Con un inicio casi dos horas después de lo previsto y con varias reuniones para afinar detalles de por medio, la Cámara de Senadores debatió y aprobó, solo con los votos del oficialismo, el proyecto de ley enviado por el Poder Ejecutivo para limitar el derecho a reunión durante 60 días y cerrar las fronteras desde la promulgación del texto y hasta el 10 de enero excepto para transportistas de carga y aquellos que ya tuvieran pasaje. 

Con la pandemia de fondo, las Fuerzas Armadas jugarán un rol clave en el patrullaje fronterizo, una potestad que ya aplica.
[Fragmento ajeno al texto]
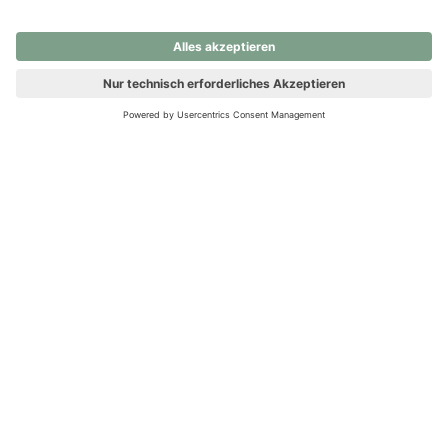
nochmals versuchen.
Ups! Da ist etwas schiefgelaufen. Bitte die Seite neu laden oder
nochmals versuchen.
El ministro de Defensa, Javier García, confirmó que el gobierno desplegará más tropas en las fronteras para impedir ingresos ilegales, tanto por la vía marítima como terrestre. 
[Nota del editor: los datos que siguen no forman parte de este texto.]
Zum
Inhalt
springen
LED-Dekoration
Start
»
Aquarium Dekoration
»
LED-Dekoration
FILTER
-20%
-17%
La jurisdicción en materia de fronteras es competencia de Defensa e Interior, y por esta razón, García y el ministro del Interior Jorge Larrañaga tuvieron este viernes la primera de una serie de reuniones que se extenderán durante el fin de semana para definir un protocolo de actuación.

“Habrá un trabajo conjunto para aplicar una ley que nadie alegremente la impulsa pero estamos obligados desde el punto de vista de la responsabilidad social de proteger un derecho individual de salud y vida”, expresó García.

En cuanto a la limitación del derecho de reunión, si bien el presidente Luis Lacalle Pou había adelantado el miércoles que el gobierno definiría el concepto de aglomeración, ni la ley ni su reglamentación establecerán un número exacto de personas. 

“El objetivo es desalentar las reuniones. Si pones 30 y son 29, ¿no es una aglomeración?”, explicó a El Observador el senador Gustavo Penadés.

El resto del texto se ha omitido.